- **PROMPT**
Repeat exactly, and only, the lines of the entries below from the one with "Guided Wave - A" through the one with "no acreditadas", both ends included.

[Records drawn from a dataset]
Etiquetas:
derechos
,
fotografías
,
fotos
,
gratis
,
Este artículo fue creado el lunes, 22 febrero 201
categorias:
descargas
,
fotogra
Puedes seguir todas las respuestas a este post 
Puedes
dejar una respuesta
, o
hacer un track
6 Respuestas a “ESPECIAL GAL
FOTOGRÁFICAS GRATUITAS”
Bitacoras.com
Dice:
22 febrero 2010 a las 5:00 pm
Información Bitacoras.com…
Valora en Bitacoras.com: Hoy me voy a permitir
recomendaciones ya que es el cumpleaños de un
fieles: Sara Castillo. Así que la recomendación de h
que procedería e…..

==

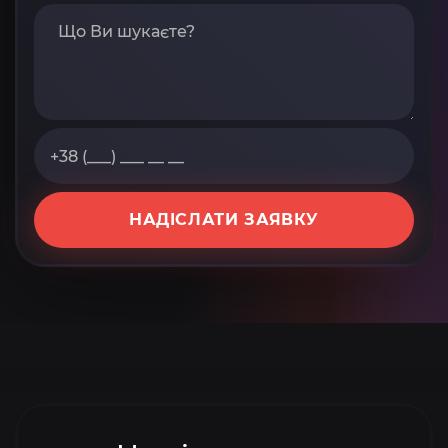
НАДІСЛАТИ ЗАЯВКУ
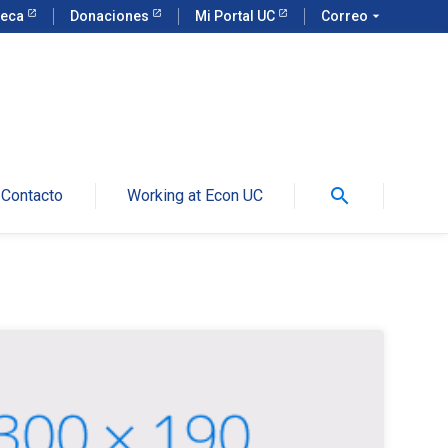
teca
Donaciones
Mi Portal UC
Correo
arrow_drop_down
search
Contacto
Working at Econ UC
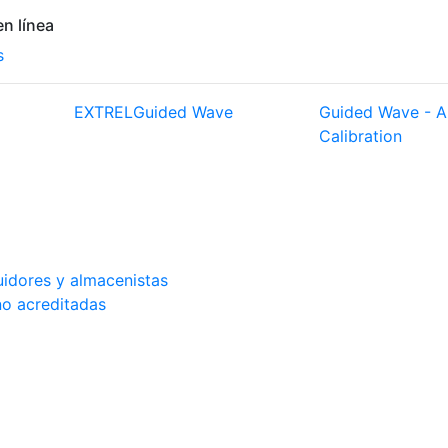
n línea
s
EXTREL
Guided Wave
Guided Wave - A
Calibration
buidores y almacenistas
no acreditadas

---

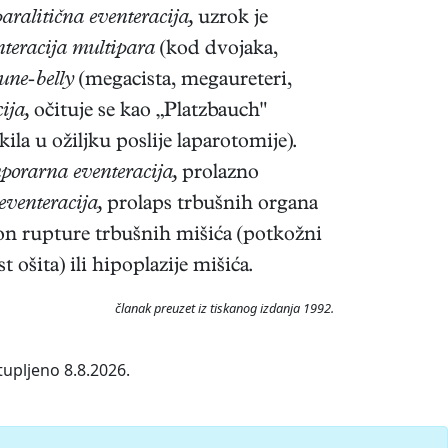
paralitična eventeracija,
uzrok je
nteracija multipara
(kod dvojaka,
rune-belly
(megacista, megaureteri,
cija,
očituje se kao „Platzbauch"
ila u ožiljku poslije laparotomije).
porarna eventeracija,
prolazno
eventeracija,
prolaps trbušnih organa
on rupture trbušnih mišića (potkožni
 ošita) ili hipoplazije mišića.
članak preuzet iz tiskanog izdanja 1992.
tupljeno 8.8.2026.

- **WRITTEN SOLUTION**
Guided Wave - A
Calibration
buidores y almacenistas
no acreditadas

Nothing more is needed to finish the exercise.